(Beginning of Information)

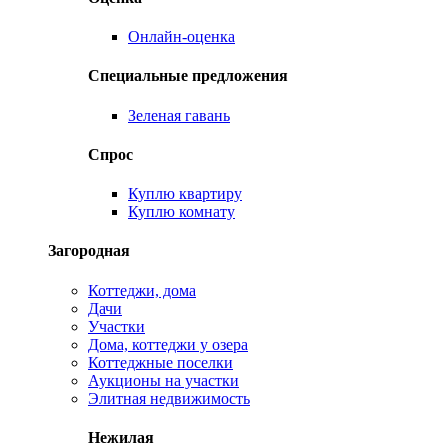
Онлайн-оценка
Специальные предложения
Зеленая гавань
Спрос
Куплю квартиру
Куплю комнату
Загородная
Коттеджи, дома
Дачи
Участки
Дома, коттеджи у озера
Коттеджные поселки
Аукционы на участки
Элитная недвижимость
Нежилая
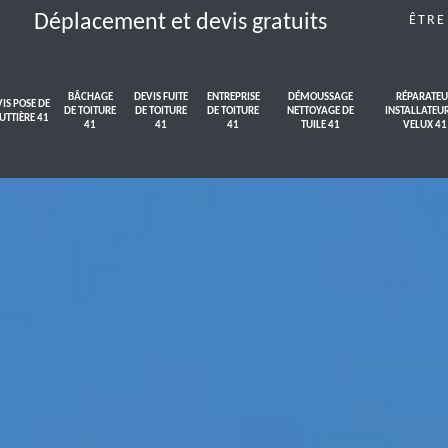
Déplacement et devis gratuits
ÊTRE
BÂCHAGE
DEVIS FUITE
ENTREPRISE
DÉMOUSSAGE
RÉPARATEU
IS POSE DE
DE TOITURE
DE TOITURE
DE TOITURE
NETTOYAGE DE
INSTALLATEU
UTTIÈRE 41
41
41
41
TUILE 41
VELUX 41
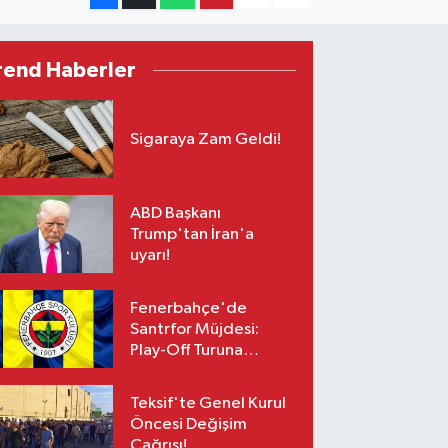
rend Haberler
Sigaraya Zam Geldi!
ABD Başkanı
Trump'tan İran'a
uyarı!
Fenerbahçe'de
Santrfor Müjdesi:
Play-Off Turuna
Yetişiyor!
Teksif'te Genel Kurul
Öncesi Değişim
Çağrısı!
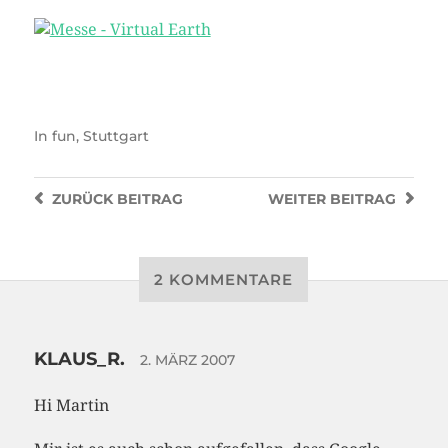
In
fun
,
Stuttgart
ZURÜCK
BEITRAG
WEITER
BEITRAG
2 KOMMENTARE
KLAUS_R.
2. MÄRZ 2007
Hi Martin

(End of Information)

Assignment >>
The required answer is the lines from the one that contains "DEVIS FUITE" through the last line of the records, restated word for word, with every picture dropped.

Answer area >>
DEVIS FUITE
ENTREPRISE
DÉMOUSSAGE
RÉPARATEU
IS POSE DE
DE TOITURE
DE TOITURE
DE TOITURE
NETTOYAGE DE
INSTALLATEU
UTTIÈRE 41
41
41
41
TUILE 41
VELUX 41
rend Haberler
Sigaraya Zam Geldi!
ABD Başkanı
Trump'tan İran'a
uyarı!
Fenerbahçe'de
Santrfor Müjdesi:
Play-Off Turuna
Yetişiyor!
Teksif'te Genel Kurul
Öncesi Değişim
Çağrısı!
In
fun
,
Stuttgart
ZURÜCK
BEITRAG
WEITER
BEITRAG
2 KOMMENTARE
KLAUS_R.
2. MÄRZ 2007
Hi Martin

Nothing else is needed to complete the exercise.